Exact output of all the records is required.
•••••
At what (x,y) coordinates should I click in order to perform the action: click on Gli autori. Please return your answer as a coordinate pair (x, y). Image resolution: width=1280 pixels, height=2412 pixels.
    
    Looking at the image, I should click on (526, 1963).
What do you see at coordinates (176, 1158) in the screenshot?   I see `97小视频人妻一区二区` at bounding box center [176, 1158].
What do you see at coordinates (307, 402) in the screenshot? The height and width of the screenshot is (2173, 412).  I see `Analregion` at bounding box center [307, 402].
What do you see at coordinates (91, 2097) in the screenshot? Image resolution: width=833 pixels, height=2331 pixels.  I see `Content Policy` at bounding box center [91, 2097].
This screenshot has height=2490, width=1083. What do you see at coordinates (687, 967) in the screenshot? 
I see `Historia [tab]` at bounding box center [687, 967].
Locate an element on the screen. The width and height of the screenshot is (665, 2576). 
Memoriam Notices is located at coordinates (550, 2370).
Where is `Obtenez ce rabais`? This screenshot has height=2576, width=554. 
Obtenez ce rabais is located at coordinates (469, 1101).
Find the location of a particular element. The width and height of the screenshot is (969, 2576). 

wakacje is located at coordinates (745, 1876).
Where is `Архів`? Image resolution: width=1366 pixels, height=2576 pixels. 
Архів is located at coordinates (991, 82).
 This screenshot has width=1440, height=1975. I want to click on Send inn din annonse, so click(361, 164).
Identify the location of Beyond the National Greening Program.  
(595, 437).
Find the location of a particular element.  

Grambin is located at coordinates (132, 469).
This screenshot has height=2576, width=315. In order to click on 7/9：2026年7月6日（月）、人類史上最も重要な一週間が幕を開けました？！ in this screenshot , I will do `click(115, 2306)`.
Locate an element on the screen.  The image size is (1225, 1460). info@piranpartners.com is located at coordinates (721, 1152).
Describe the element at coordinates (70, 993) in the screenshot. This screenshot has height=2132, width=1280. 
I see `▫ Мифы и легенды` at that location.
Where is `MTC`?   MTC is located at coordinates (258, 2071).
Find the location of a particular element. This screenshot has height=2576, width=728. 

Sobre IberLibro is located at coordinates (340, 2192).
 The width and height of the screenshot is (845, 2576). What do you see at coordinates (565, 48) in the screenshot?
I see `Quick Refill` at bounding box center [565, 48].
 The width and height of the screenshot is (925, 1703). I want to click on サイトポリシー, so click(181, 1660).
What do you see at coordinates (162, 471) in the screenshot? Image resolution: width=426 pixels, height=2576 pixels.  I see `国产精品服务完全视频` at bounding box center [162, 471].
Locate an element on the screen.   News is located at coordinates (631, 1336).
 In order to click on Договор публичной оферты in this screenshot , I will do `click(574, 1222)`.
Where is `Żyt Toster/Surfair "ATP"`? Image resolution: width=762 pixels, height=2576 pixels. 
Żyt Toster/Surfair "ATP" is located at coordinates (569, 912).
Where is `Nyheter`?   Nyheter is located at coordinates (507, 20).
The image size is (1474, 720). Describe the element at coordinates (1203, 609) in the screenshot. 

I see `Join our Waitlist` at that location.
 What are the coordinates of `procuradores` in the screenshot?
•••••
RESULT FOR THIS EXERCISE =>
At what (x,y) coordinates should I click in order to perform the action: click on Gli autori. Please return your answer as a coordinate pair (x, y). Image resolution: width=1280 pixels, height=2412 pixels.
    
    Looking at the image, I should click on (526, 1963).
What do you see at coordinates (176, 1158) in the screenshot?   I see `97小视频人妻一区二区` at bounding box center [176, 1158].
What do you see at coordinates (307, 402) in the screenshot? The height and width of the screenshot is (2173, 412).  I see `Analregion` at bounding box center [307, 402].
What do you see at coordinates (91, 2097) in the screenshot? Image resolution: width=833 pixels, height=2331 pixels.  I see `Content Policy` at bounding box center [91, 2097].
This screenshot has height=2490, width=1083. What do you see at coordinates (687, 967) in the screenshot? 
I see `Historia [tab]` at bounding box center [687, 967].
Locate an element on the screen. The width and height of the screenshot is (665, 2576). 
Memoriam Notices is located at coordinates (550, 2370).
Where is `Obtenez ce rabais`? This screenshot has height=2576, width=554. 
Obtenez ce rabais is located at coordinates (469, 1101).
Find the location of a particular element. The width and height of the screenshot is (969, 2576). 

wakacje is located at coordinates (745, 1876).
Where is `Архів`? Image resolution: width=1366 pixels, height=2576 pixels. 
Архів is located at coordinates (991, 82).
 This screenshot has width=1440, height=1975. I want to click on Send inn din annonse, so click(361, 164).
Identify the location of Beyond the National Greening Program.  
(595, 437).
Find the location of a particular element.  

Grambin is located at coordinates (132, 469).
This screenshot has height=2576, width=315. In order to click on 7/9：2026年7月6日（月）、人類史上最も重要な一週間が幕を開けました？！ in this screenshot , I will do `click(115, 2306)`.
Locate an element on the screen.  The image size is (1225, 1460). info@piranpartners.com is located at coordinates (721, 1152).
Describe the element at coordinates (70, 993) in the screenshot. This screenshot has height=2132, width=1280. 
I see `▫ Мифы и легенды` at that location.
Where is `MTC`?   MTC is located at coordinates (258, 2071).
Find the location of a particular element. This screenshot has height=2576, width=728. 

Sobre IberLibro is located at coordinates (340, 2192).
 The width and height of the screenshot is (845, 2576). What do you see at coordinates (565, 48) in the screenshot?
I see `Quick Refill` at bounding box center [565, 48].
 The width and height of the screenshot is (925, 1703). I want to click on サイトポリシー, so click(181, 1660).
What do you see at coordinates (162, 471) in the screenshot? Image resolution: width=426 pixels, height=2576 pixels.  I see `国产精品服务完全视频` at bounding box center [162, 471].
Locate an element on the screen.   News is located at coordinates (631, 1336).
 In order to click on Договор публичной оферты in this screenshot , I will do `click(574, 1222)`.
Where is `Żyt Toster/Surfair "ATP"`? Image resolution: width=762 pixels, height=2576 pixels. 
Żyt Toster/Surfair "ATP" is located at coordinates (569, 912).
Where is `Nyheter`?   Nyheter is located at coordinates (507, 20).
The image size is (1474, 720). Describe the element at coordinates (1203, 609) in the screenshot. 

I see `Join our Waitlist` at that location.
 What are the coordinates of `procuradores` in the screenshot?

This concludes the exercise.